_What to do:_ Using the data below, return all lines in which "Torino" appears.

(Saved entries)

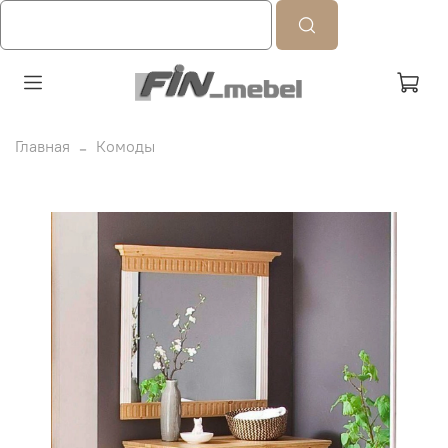
Главная
Комоды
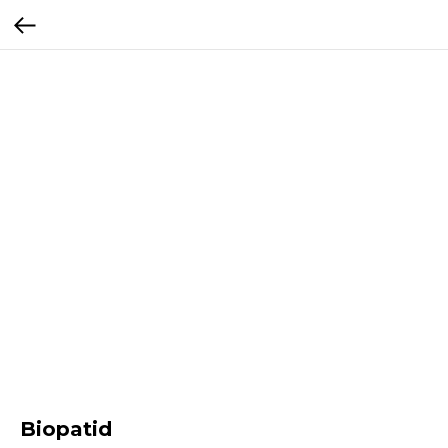
Biopatid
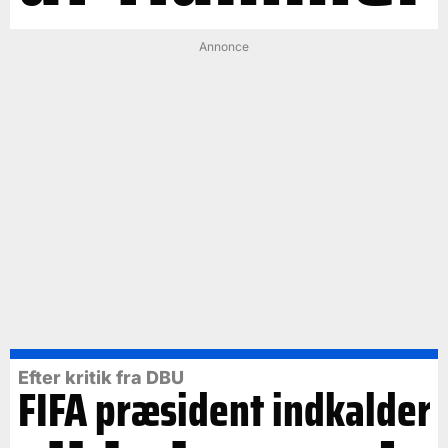
Annonce
Efter kritik fra DBU
FIFA præsident indkalder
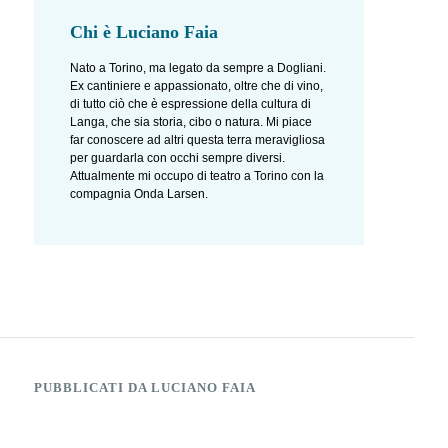
Chi è
Luciano Faia
Nato a Torino, ma legato da sempre a Dogliani.
Ex cantiniere e appassionato, oltre che di vino,
di tutto ciò che è espressione della cultura di
Langa, che sia storia, cibo o natura. Mi piace
far conoscere ad altri questa terra meravigliosa
per guardarla con occhi sempre diversi.
Attualmente mi occupo di teatro a Torino con la
compagnia Onda Larsen.
PUBBLICATI DA LUCIANO FAIA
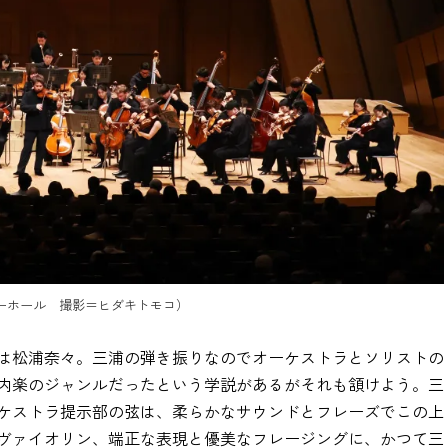
ニーホール 撮影＝ヒダキトモコ）
は松浦奈々。三浦の弾き振りなのでオーケストラとソリストの
内楽のジャンルだったという学説があるがそれも頷けよう。三
ケストラ提示部の弦は、柔らかなサウンドとフレーズでこの上
ヴァイオリン、端正な表現と優美なフレージングに、かつて三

_Completed task:_
Nato a Torino, ma legato da sempre a Dogliani.
Attualmente mi occupo di teatro a Torino con la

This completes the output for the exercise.